The latency-critical path — every agent turn — hits Redis. Sub-millisecond reads for scratchpads, conversation history, and session state. The knowledge-retrieval path — semantic search over long-term memory — hits MongoDB Atlas Vector Search. Both execute in parallel during the SELECT stage. Total context assembly time: 10-20ms for a fully hydrated prompt.

The Context Engineering Checklist

  • 1. WRITE everything — scratchpads, memories, observations. Write aggressively, prune later. Use Redis for ephemeral, MongoDB for durable.
  • 2. SELECT with precision — semantic search for relevance, recency for immediacy, explicit rules for mandatory context. Never dump everything.
  • 3. COMPRESS after 10+ turns — summarize history, prune tool outputs, deduplicate semantically. Target 60-80% token reduction.
  • 4. ISOLATE every sub-agent — namespaced scratchpads, scoped memory retrieval, summarized handoffs between agents.
  • 5. Run SELECT against Redis and MongoDB in parallel — don't serialize the fast path behind the knowledge path.
  • 6. Set TTLs on all ephemeral context in Redis — scratchpads, session state, cached tool outputs. No orphaned keys.
  • 7. Consolidate long-term memories in MongoDB on a schedule — merge duplicates, update confidence, prune stale facts.
  • 8. Measure signal-to-noise ratio — track what percentage of the prompt actually influenced the model's output. High waste = COMPRESS needs tuning.
  • 9. Monitor token costs per agent turn — rising costs usually mean SELECT is retrieving too much or COMPRESS isn't aggressive enough.

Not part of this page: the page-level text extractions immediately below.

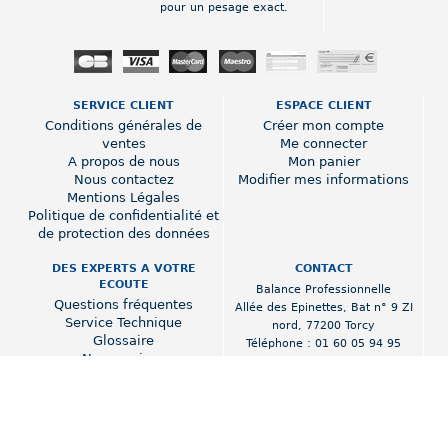
pour un pesage exact.
SERVICE CLIENT
ESPACE CLIENT
Conditions générales de
Créer mon compte
ventes
Me connecter
A propos de nous
Mon panier
Nous contactez
Modifier mes informations
Mentions Légales
Politique de confidentialité et
de protection des données
DES EXPERTS A VOTRE
CONTACT
ECOUTE
Balance Professionnelle
Questions fréquentes
Allée des Epinettes
,
Bat n° 9 ZI
Service Technique
nord
,
77200 Torcy
Glossaire
Téléphone :
01 60 05 94 95
Nos services
www.balance-professionnelle.fr
Poids prix fiscalité 2018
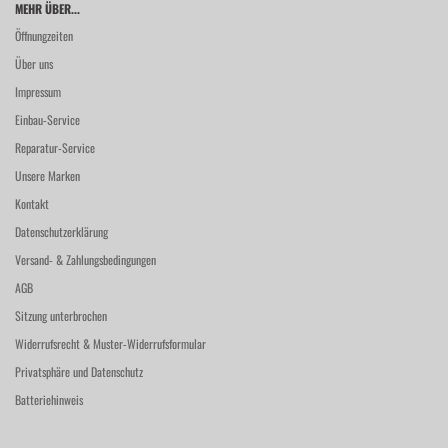
MEHR ÜBER...
Öffnungzeiten
Über uns
Impressum
Einbau-Service
Reparatur-Service
Unsere Marken
Kontakt
Datenschutzerklärung
Versand- & Zahlungsbedingungen
AGB
Sitzung unterbrochen
Widerrufsrecht & Muster-Widerrufsformular
Privatsphäre und Datenschutz
Batteriehinweis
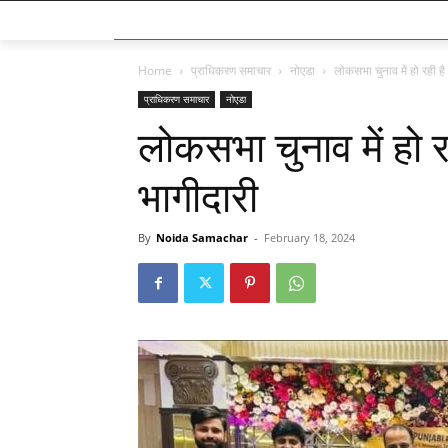
Home
प्राधिकरण समाचार
नोएडा
लोकसभा चुनाव में हो रही ह
प्राधिकरण समाचार
नोएडा
लोकसभा चुनाव में हो 
भागीदारी
By
Noida Samachar
-
February 18, 2024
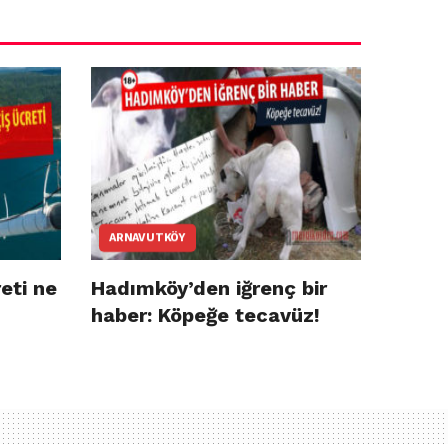
ARNAVUTKÖY
eti ne
Hadımköy’den iğrenç bir
haber: Köpeğe tecavüz!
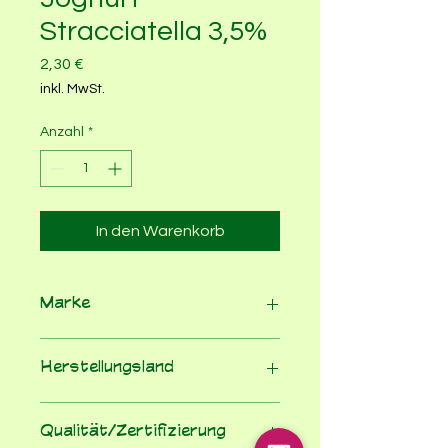
Stracciatella 3,5%
Preis
2,30 €
inkl. MwSt.
Anzahl
*
In den Warenkorb
Marke
Molkerei Schrozberg
Herstellungsland
Deutschland
Qualität/Zertifizierung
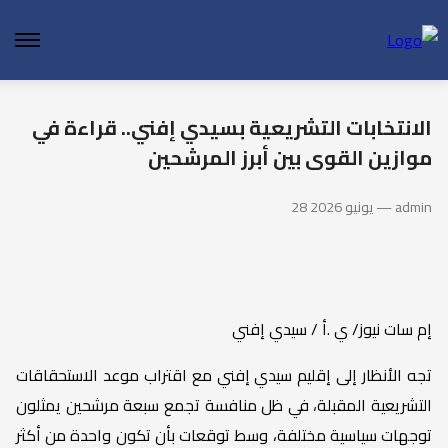
enu
الانتخابات التشريعية بسيدي إفني.. قراءة في
موازين القوى بين أبرز المرشحين
28 يونيو 2026 — admin
إم سات نيوز/ ي .أ / سيدي إفني
تجه الأنظار إلى إقليم سيدي إفني مع اقتراب موعد الاستحقاقات
التشريعية المقبلة، في ظل منافسة تجمع سبعة مرشحين يمثلون
توجهات سياسية مختلفة، وسط توقعات بأن تكون واحدة من أكثر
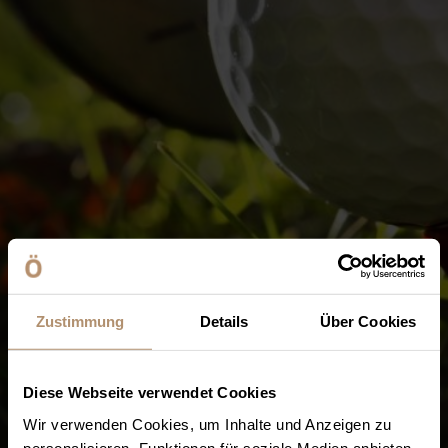
Zustimmung
Details
Über Cookies
Diese Webseite verwendet Cookies
Wir verwenden Cookies, um Inhalte und Anzeigen zu
personalisieren, Funktionen für soziale Medien anbieten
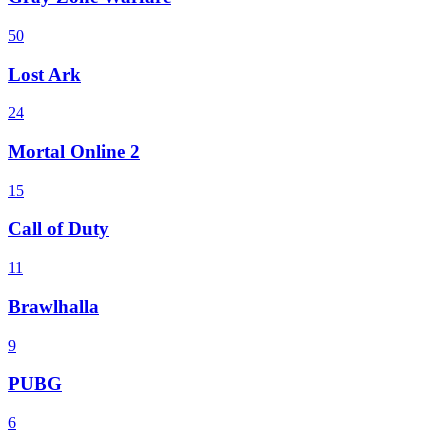
50
Lost Ark
24
Mortal Online 2
15
Call of Duty
11
Brawlhalla
9
PUBG
6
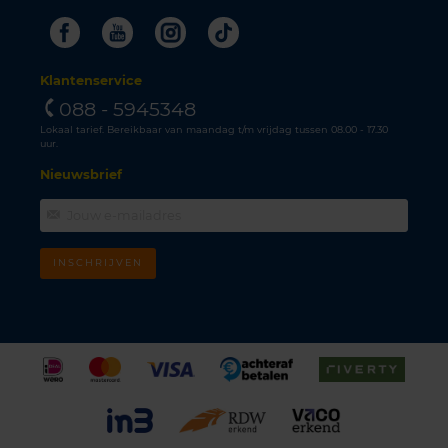
Facebook
Youtube
Instagram
Tiktok
Klantenservice
088 - 5945348
Lokaal tarief. Bereikbaar van maandag t/m vrijdag tussen 08.00 - 17.30
uur.
Nieuwsbrief
INSCHRIJVEN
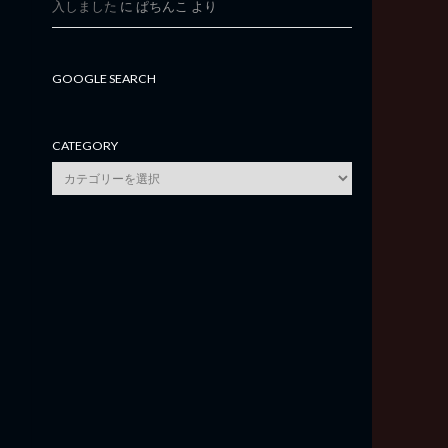
入しました
に
ぱちんこ
より
GOOGLE SEARCH
CATEGORY
category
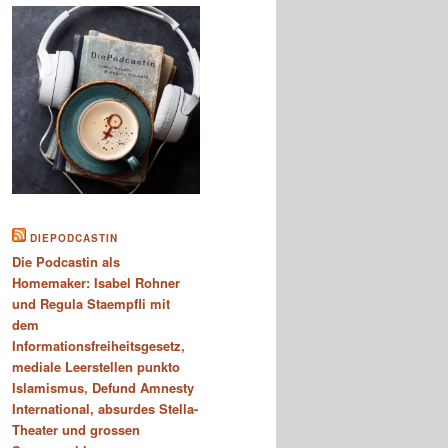
DIEPODCASTIN
Die Podcastin als
Homemaker: Isabel Rohner
und Regula Staempfli mit
dem
Informationsfreiheitsgesetz,
mediale Leerstellen punkto
Islamismus, Defund Amnesty
International, absurdes Stella-
Theater und grossen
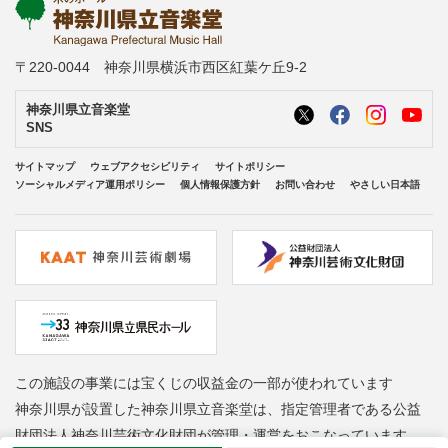
〒220-0044 神奈川県横浜市西区紅葉ケ丘9-2
神奈川県立音楽堂
SNS
サイトマップ
ウェブアクセシビリティ
サイトポリシー
ソーシャルメディア運用ポリシー
個人情報保護方針
お問い合わせ
やさしい日本語
この施設の事業には宝くじの収益金の一部が使われています
神奈川県が設置した神奈川県立音楽堂は、指定管理者である公益
財団法人神奈川芸術文化財団が管理・運営をおこなっています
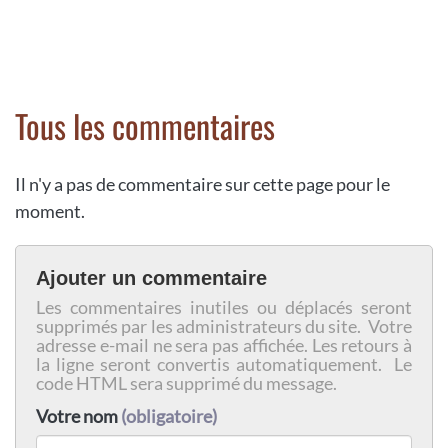
Tous les commentaires
Il n'y a pas de commentaire sur cette page pour le
moment.
Ajouter un commentaire
Les commentaires inutiles ou déplacés seront
supprimés par les administrateurs du site. Votre
adresse e-mail ne sera pas affichée. Les retours à
la ligne seront convertis automatiquement. Le
code HTML sera supprimé du message.
Votre nom
(obligatoire)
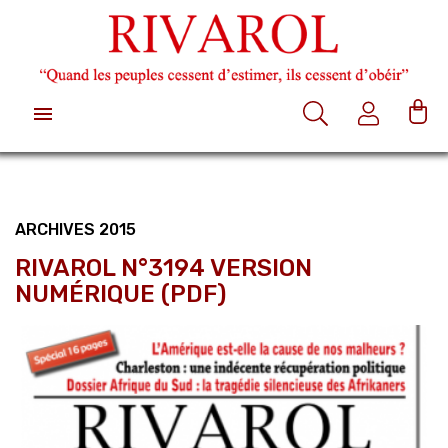

ARCHIVES 2015
RIVAROL N°3194 VERSION
NUMÉRIQUE (PDF)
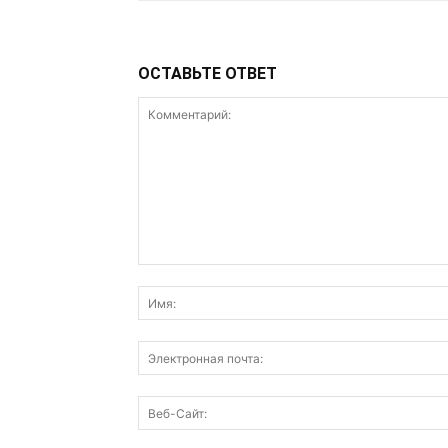
ОСТАВЬТЕ ОТВЕТ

  • 10. The loop is continuous — every agent turn WRITEs new context that flows into the next turn's SELECT. Design for the cycle, not a single pass.
The model is the engine. Context is the fuel. The Write-Select-Compress-Isolate loop is the fuel injection system — it controls what goes in, at what concentration, and at what moment. Engineer the loop, and a $0.01 model call outperforms a $0.10 one.